=== Your task ===
I'd like the entries repeated exactly, without their pictures.

=== Provided records ===
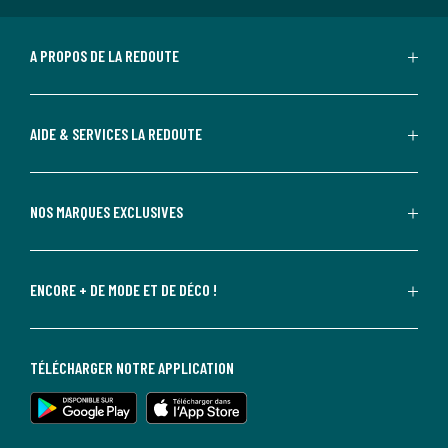
A PROPOS DE LA REDOUTE
AIDE & SERVICES LA REDOUTE
NOS MARQUES EXCLUSIVES
ENCORE + DE MODE ET DE DÉCO !
TÉLÉCHARGER NOTRE APPLICATION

=== Written reply ===
A PROPOS DE LA REDOUTE
AIDE & SERVICES LA REDOUTE
NOS MARQUES EXCLUSIVES
ENCORE + DE MODE ET DE DÉCO !
TÉLÉCHARGER NOTRE APPLICATION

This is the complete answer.